Unicredit smentisce l’esistenza di trattative con Delfin sulla quota che la holding della famiglia Del Vecchio detiene in Banca Mps
L’investimento in Generali resta “finanziario, stiamo osservando perché l’ambiente si sta muovendo e, quindi, in funzione di quello prenderemo le nostre decisioni”, ha detto l’amministratore delegato di Unicredit Andrea Orcel in un’intervista a Class Cnbc nel giorno della presentazione del miglior semestre della storia della banca, chiuso con un utile netto di 6,1 miliardi di euro. Un risultato che ha permesso a Piazza Gae Aulenti di alzare la guidance sull’utile del 2026 che, si stima, sarà ben superiore a 11 miliardi di euro, circa 11,5 miliardi escludendo i costi di integrazione.
Il manager ha ribadito che “per il momento, l’abbiamo detto più di una volta, siamo osservatori”, della seconda fase del risiko bancario innescata in Italia dall’opas di Intesa Sanpaolo su Mps.
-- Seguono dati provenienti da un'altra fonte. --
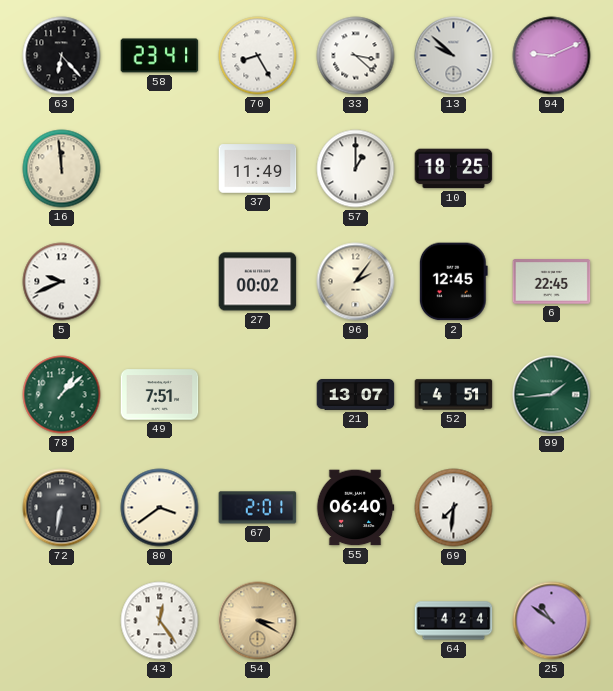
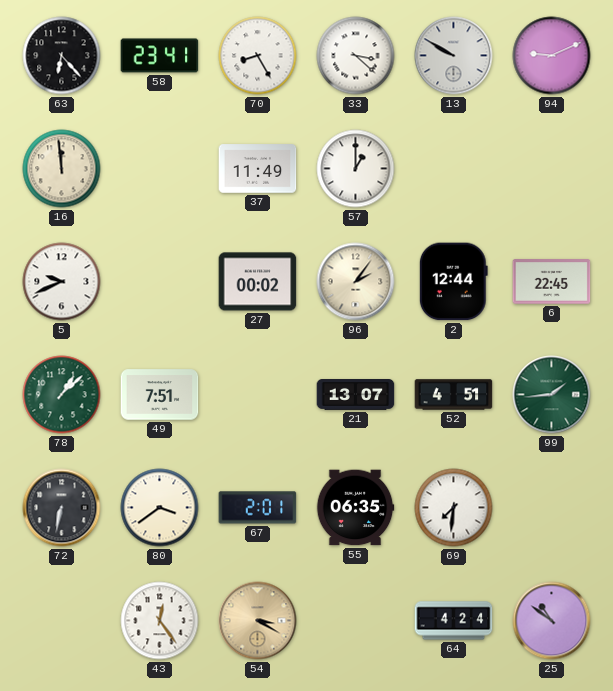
13: 9:52 -> 9:50
10: 18:25 -> none
2: 12:45 -> 12:44
55: 06:40 -> 06:35
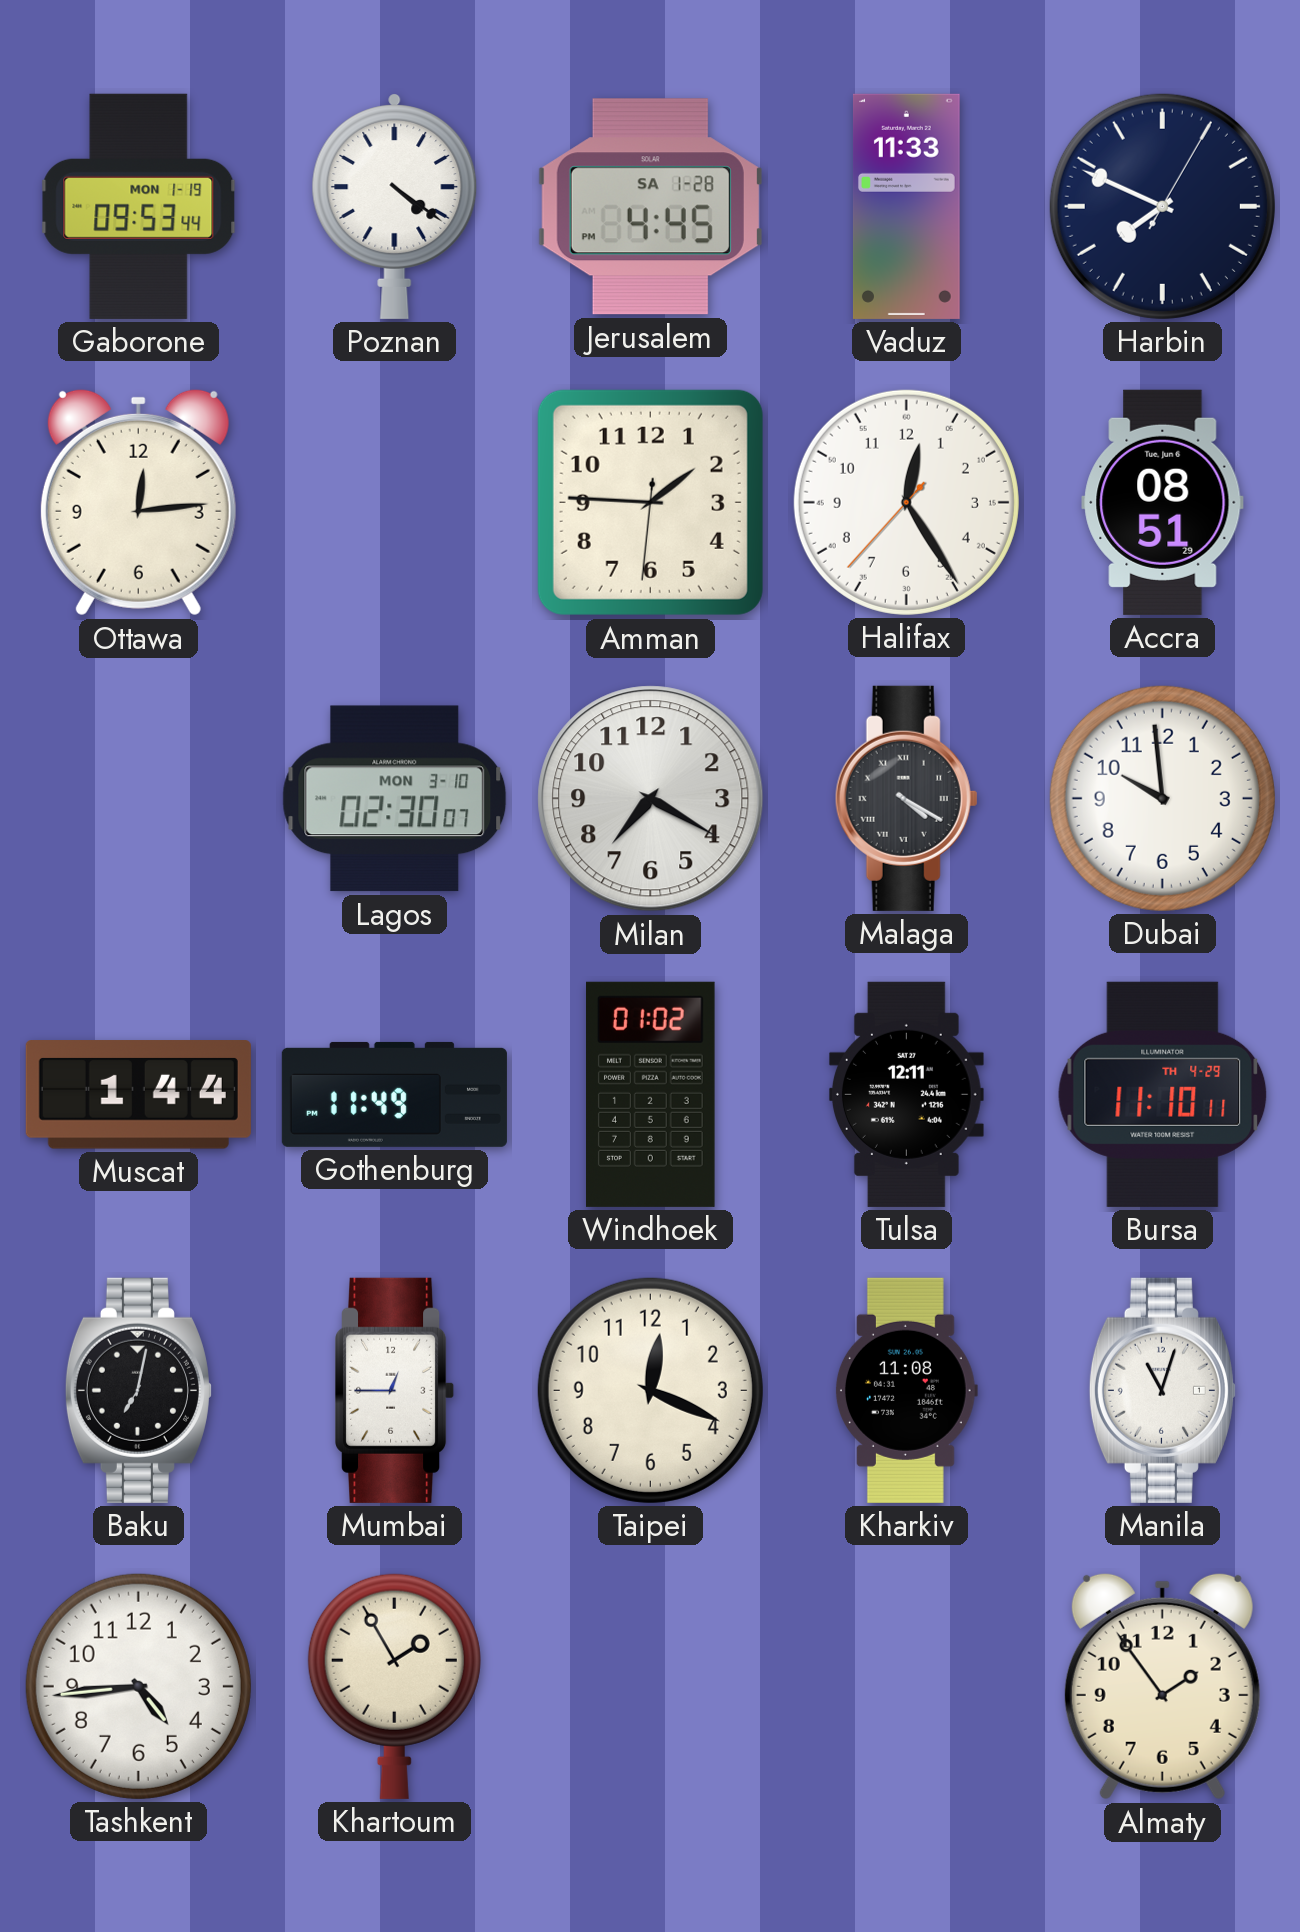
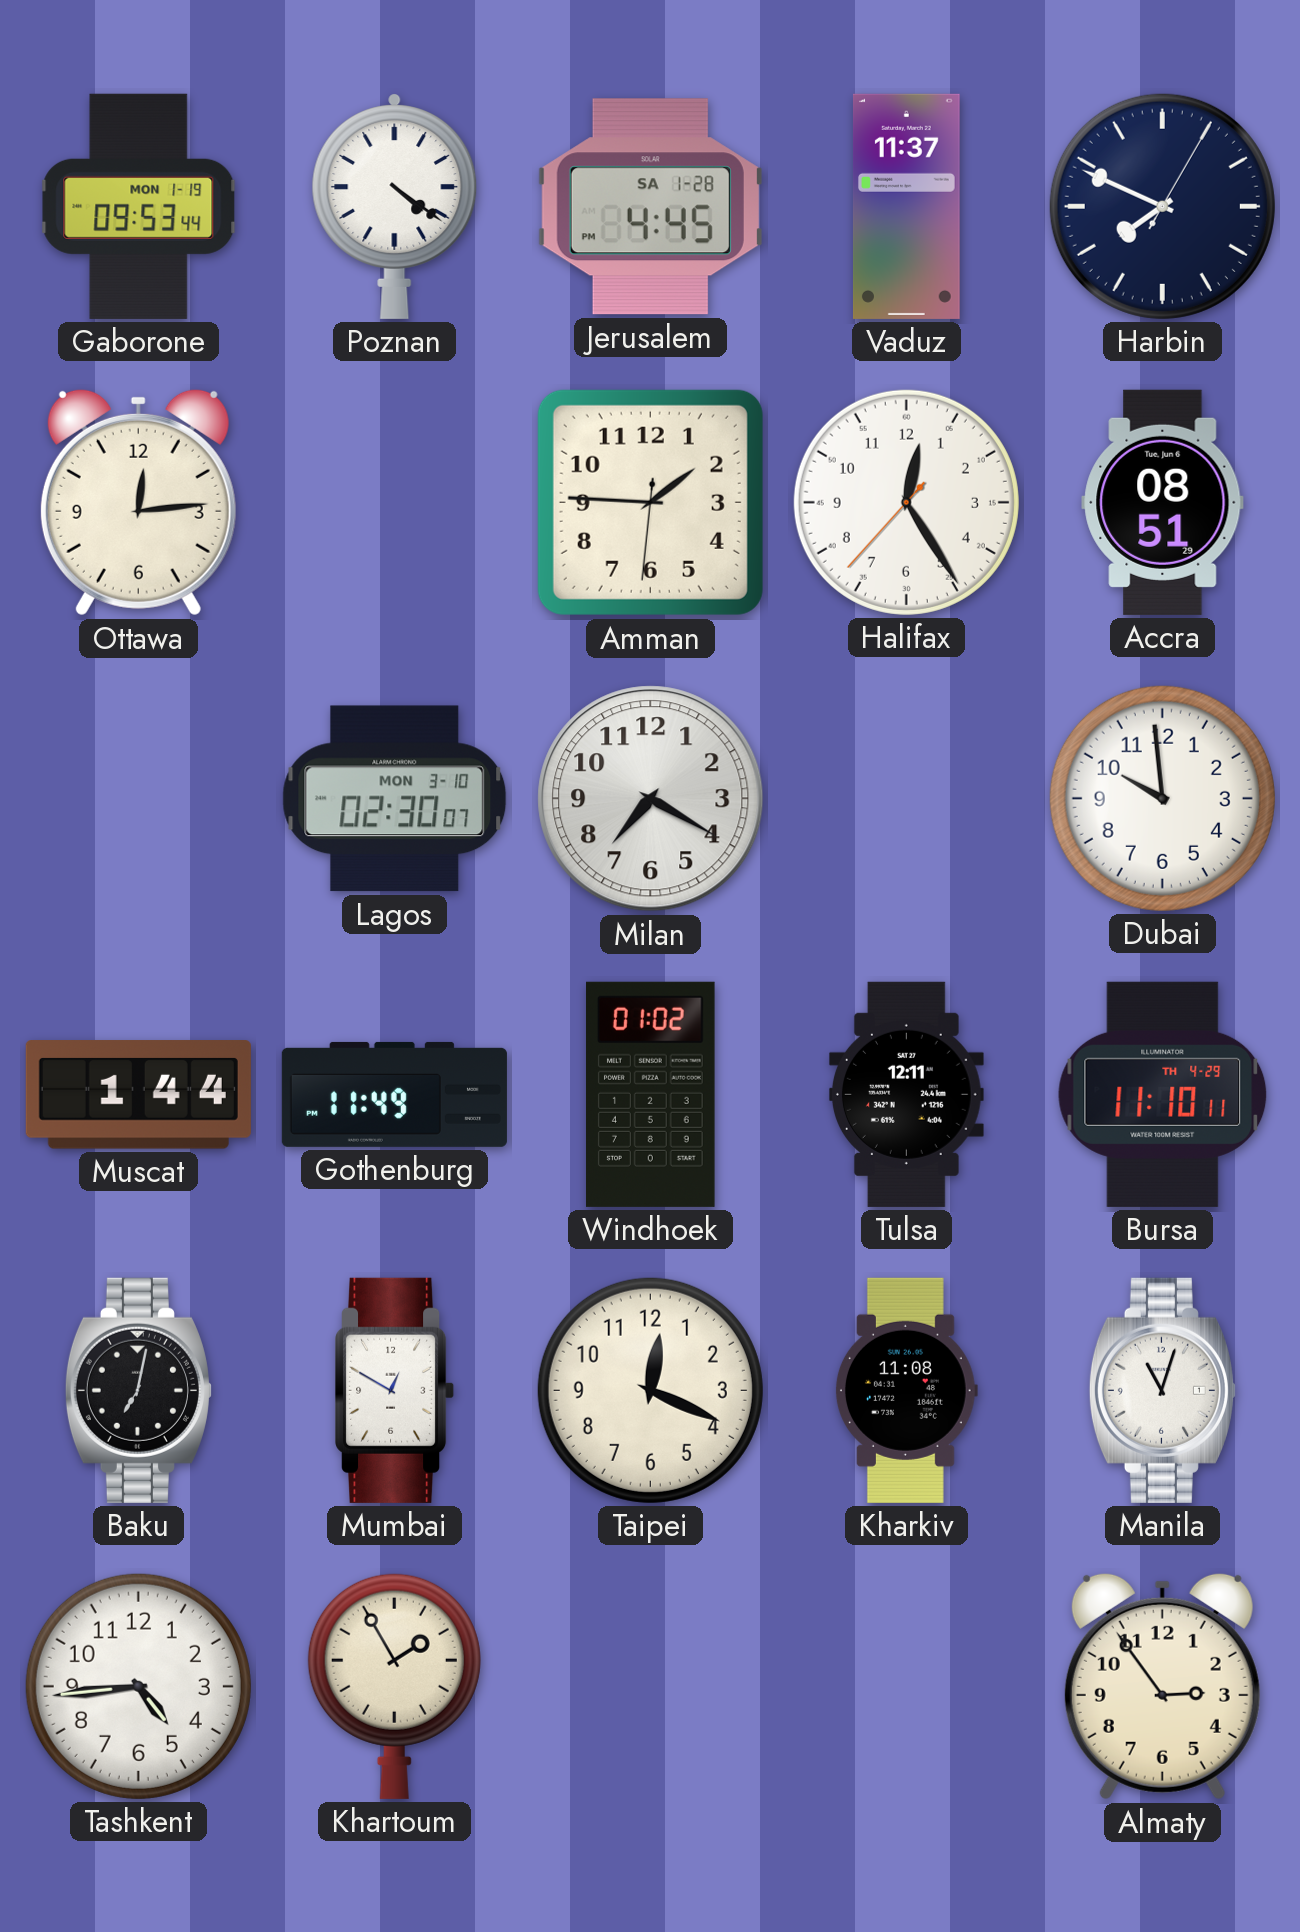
Vaduz: 11:33 -> 11:37
Malaga: 4:20 -> none
Mumbai: 12:45 -> 12:50
Almaty: 1:54 -> 2:54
Ma più che come una chiusura le parole di Orcel suonano più come un “aspettiamo e vediamo quello che succede”. In Italia, ha poi aggiunto in call “ci troviamo in uno scenario in cui, in 4 o 5 anni, potremmo guadagnare organicamente metà della quota di mercato che otterremmo acquistando una di queste banche di medie dimensioni, e a costo zero”. Lo spiffero lo riporta Firstonline.
Parlando del Monte dei Paschi il manager ha però smentito seccamente l’esistenza di trattative con Delfin, la holding della famiglia Del Vecchio, in merito alla quota che la finanziaria lussemburghese detiene nel capitale di Rocca Salimbeni (pari al 17,53%).